Primera lectura: Hechos de los apóstoles 4, 32-35
En el grupo de los creyentes todos pensaban y sentían lo mismo: lo poseían todo en común y nadie llamaba suyo propio nada de lo que tenía.
Los apóstoles daban testimonio de la resurrección del Señor Jesús con mucho valor.
Y Dios los miraba a todos con mucho agrado. Ninguno pasaba necesidad, pues los que poseían tierras o casas las vendían, traían el dinero y lo ponían a disposición de los apóstoles; luego se distribuía según lo que necesitaba cada uno.
Segunda lectura: 1Juan 5, 1-6
Queridos hermanos:
Todo el que cree que Jesús es el Cristo ha nacido de Dios; y todo el que ama a aquel que da el ser ama también al que ha nacido de él.
En esto conocemos que amamos a los hijos de Dios: si amamos a Dios y cumplimos sus mandamientos.
Pues en esto consiste el amor a Dios: en que guardemos sus mandamientos. Y sus mandamientos no son pesados, pues todo lo que ha nacido de Dios vence al mundo.
Y lo que ha conseguido la victoria sobre el mundo es nuestra fe. ¿Quién es el que vence al mundo, sino el que cree que Jesús es el Hijo de Dios?
Éste es el que vino con agua y con sangre: Jesucristo. No sólo con agua, sino con agua y con sangre, y el Espíritu es quien da testimonio, porque el Espíritu es la verdad.
Evangelio: Juan 20, 19-31
Al anochecer de aquel día, el primero de la semana, estaban los discípulos en una casa, con las puertas cerradas por miedo a los judíos.
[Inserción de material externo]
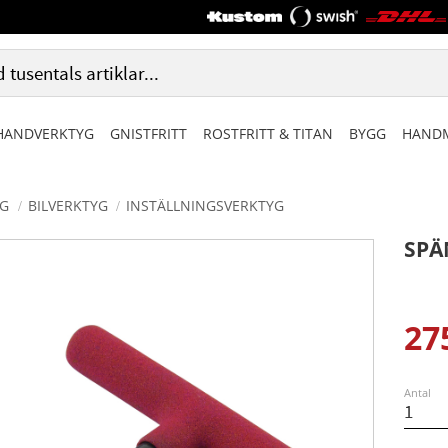
HANDVERKTYG
GNISTFRITT
ROSTFRITT & TITAN
BYGG
HANDM
G
BILVERKTYG
INSTÄLLNINGSVERKTYG
SPÄ
27
Ned
Antal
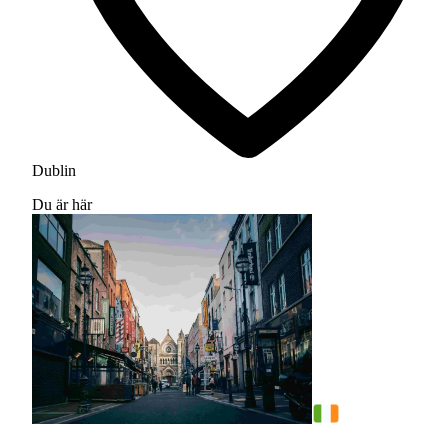
Dublin
Du är här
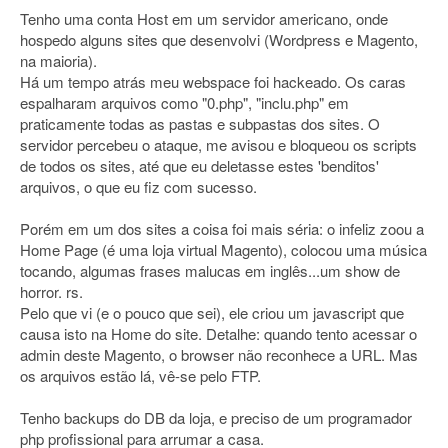
Tenho uma conta Host em um servidor americano, onde
hospedo alguns sites que desenvolvi (Wordpress e Magento,
na maioria).
Há um tempo atrás meu webspace foi hackeado. Os caras
espalharam arquivos como "0.php", "inclu.php" em
praticamente todas as pastas e subpastas dos sites. O
servidor percebeu o ataque, me avisou e bloqueou os scripts
de todos os sites, até que eu deletasse estes 'benditos'
arquivos, o que eu fiz com sucesso.
Porém em um dos sites a coisa foi mais séria: o infeliz zoou a
Home Page (é uma loja virtual Magento), colocou uma música
tocando, algumas frases malucas em inglês...um show de
horror. rs.
Pelo que vi (e o pouco que sei), ele criou um javascript que
causa isto na Home do site. Detalhe: quando tento acessar o
admin deste Magento, o browser não reconhece a URL. Mas
os arquivos estão lá, vê-se pelo FTP.
Tenho backups do DB da loja, e preciso de um programador
php profissional para arrumar a casa.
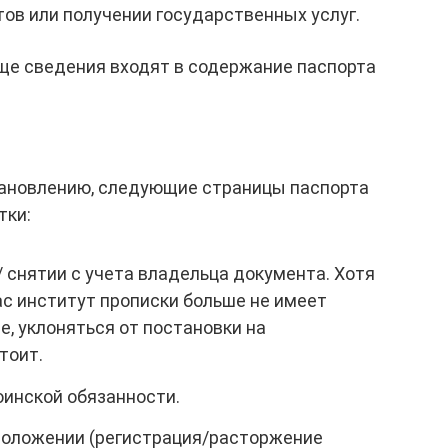
ов или получении государственных услуг.
еще сведения входят в содержание паспорта
ановлению, следующие страницы паспорта
тки:
/ снятии с учета владельца документа. Хотя
ас институт прописки больше не имеет
е, уклоняться от постановки на
тоит.
воинской обязанности.
 положении (регистрация/расторжение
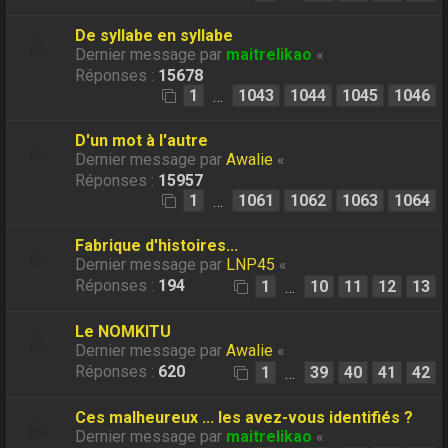
De syllabe en syllabe
Dernier message par
maitrelikao
«
Réponses :
15678
1
1043
1044
1045
1046
…
D'un mot à l'autre
Dernier message par
Awalie
«
Réponses :
15957
1
1061
1062
1063
1064
…
Fabrique d'histoires...
Dernier message par
LNP45
«
Réponses :
194
1
10
11
12
13
…
Le NOMKITU
Dernier message par
Awalie
«
Réponses :
620
1
39
40
41
42
…
Ces malheureux ... les avez-vous identifiés ?
Dernier message par
maitrelikao
«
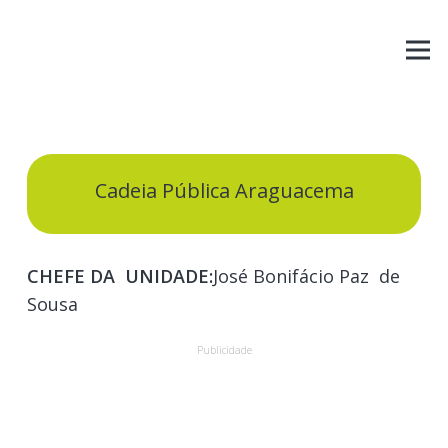
Cadeia Pública Araguacema
CHEFE DA
UNIDADE:
José Bonifácio Paz de
Sousa
Publicidade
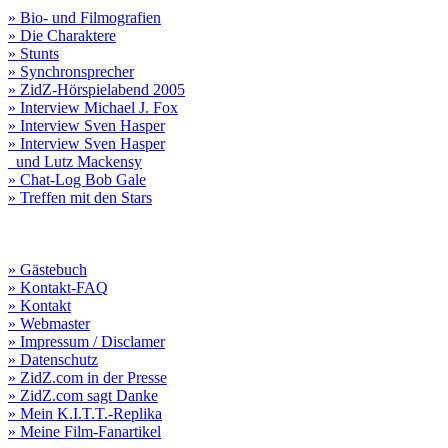
» Bio- und Filmografien
» Die Charaktere
» Stunts
» Synchronsprecher
» ZidZ-Hörspielabend 2005
» Interview Michael J. Fox
» Interview Sven Hasper
» Interview Sven Hasper
und Lutz Mackensy
» Chat-Log Bob Gale
» Treffen mit den Stars
» Gästebuch
» Kontakt-FAQ
» Kontakt
» Webmaster
» Impressum / Disclamer
» Datenschutz
» ZidZ.com in der Presse
» ZidZ.com sagt Danke
» Mein K.I.T.T.-Replika
» Meine Film-Fanartikel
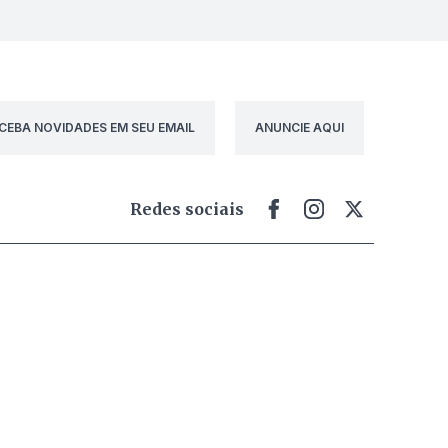
CEBA NOVIDADES EM SEU EMAIL
ANUNCIE AQUI
Redes sociais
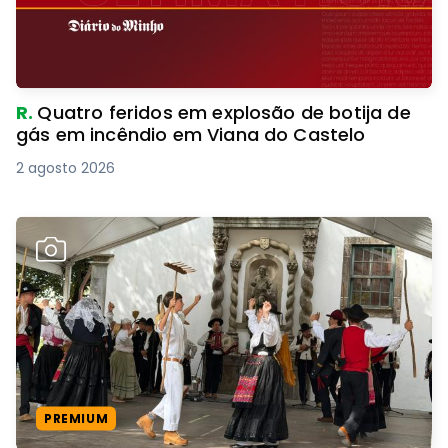
R.
Quatro feridos em explosão de botija de
gás em incêndio em Viana do Castelo
2 agosto 2026
PREMIUM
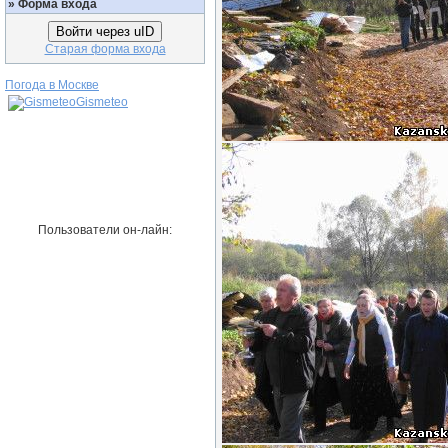
»
Форма входа
Войти через uID
Старая форма входа
Погода в Москве
Gismeteo
Пользователи он-лайн:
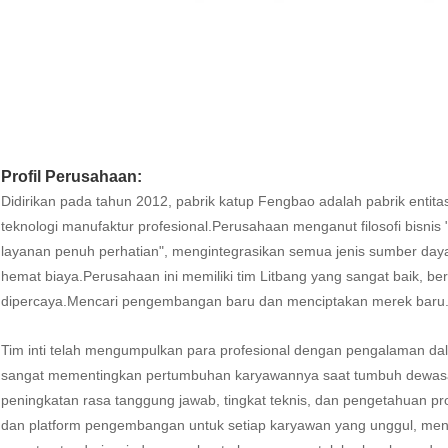
Profil Perusahaan:
Didirikan pada tahun 2012, pabrik katup Fengbao adalah pabrik entit
teknologi manufaktur profesional.Perusahaan menganut filosofi bisnis "
layanan penuh perhatian", mengintegrasikan semua jenis sumber day
hemat biaya.Perusahaan ini memiliki tim Litbang yang sangat baik, b
dipercaya.Mencari pengembangan baru dan menciptakan merek baru
Tim inti telah mengumpulkan para profesional dengan pengalaman da
sangat mementingkan pertumbuhan karyawannya saat tumbuh dewasa,
peningkatan rasa tanggung jawab, tingkat teknis, dan pengetahuan 
dan platform pengembangan untuk setiap karyawan yang unggul, men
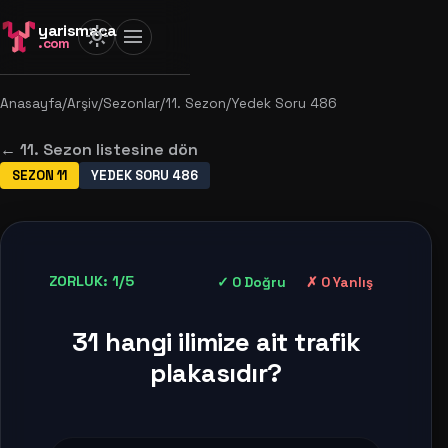
yarismaca
light_mode
menu
.com
Anasayfa
/
Arşiv
/
Sezonlar
/
11. Sezon
/
Yedek Soru 486
← 11. Sezon listesine dön
SEZON 11
YEDEK SORU 486
ZORLUK: 1/5
✓ 0 Doğru
✗ 0 Yanlış
31 hangi ilimize ait trafik
plakasıdır?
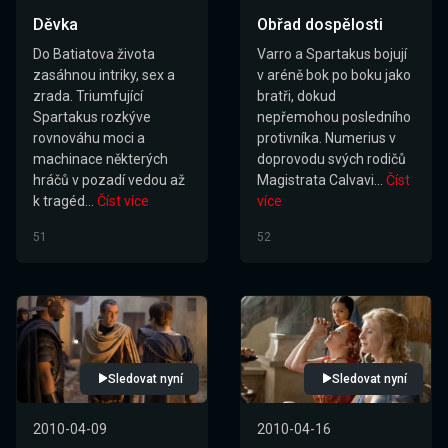
Děvka
Obřad dospělosti
Do Batiatova života
Varro a Spartakus bojují
zasáhnou intriky, sex a
v aréně bok po boku jako
zrada. Triumfující
bratři, dokud
Spartakus rozkýve
nepřemohou posledního
rovnováhu moci a
protivníka. Numerius v
machinace některých
doprovodu svých rodičů
hráčů v pozadí vedou až
Magistrata Calvavi...
Číst
k tragéd...
Číst více
více
51
52
Sledovat nyní
Sledovat nyní
2010-04-09
2010-04-16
Y en esto entró Jesús, se puso en medio y les dijo:
–«Paz a vosotros.»
Y, diciendo esto, les enseñó las manos y el costado. Y los discípulos se llenaron de alegría al ver al Señor. Jesús repitió:
– «Paz a vosotros. Como el Padre me ha enviado así también os envío yo.»
Y, dicho esto, exhaló su aliento sobre ellos y les dijo:
– «Recibid el Espíritu Santo; a quienes les perdonéis los pecados, les quedan perdonados; a quienes se los retengáis, les quedan retenidos.»
Tomás, uno de los Doce, llamado el Mellizo, no estaba con ellos cuando vino Jesús. Y los otros discípulos le decían:
_«Hemos visto al Señor.»
Pero él les contestó:
– «Si no veo en sus manos la señal de los clavos, si no meto el dedo en el agujero de los clavos y no meto la mano en su costado, no lo creo.»
A los ocho días, estaban otra vez dentro los discípulos y Tomás con ellos. Llegó Jesús, estando cerradas las puertas, se
puso en medio y dijo:
– «Paz a vosotros.»
Luego dijo a Tomás:
– «Trae tu dedo, aquí tienes mis manos; trae tu mano y métela en mi costado; y no seas incrédulo, sino creyente.»
Contestó Tomás:
– «¡Señor mío y Dios mío!»
Jesús le dijo:
–«¿Porque me has visto has creído? Dichosos los que crean sin haber visto.»
Muchos otros signos, que no están escritos en este libro, hizo Jesús a la vista de los discípulos. Éstos se han escrito para que creáis que Jesús es el Mesías, el Hijo de Dios, y para que, creyendo, tengáis vida en su nombre.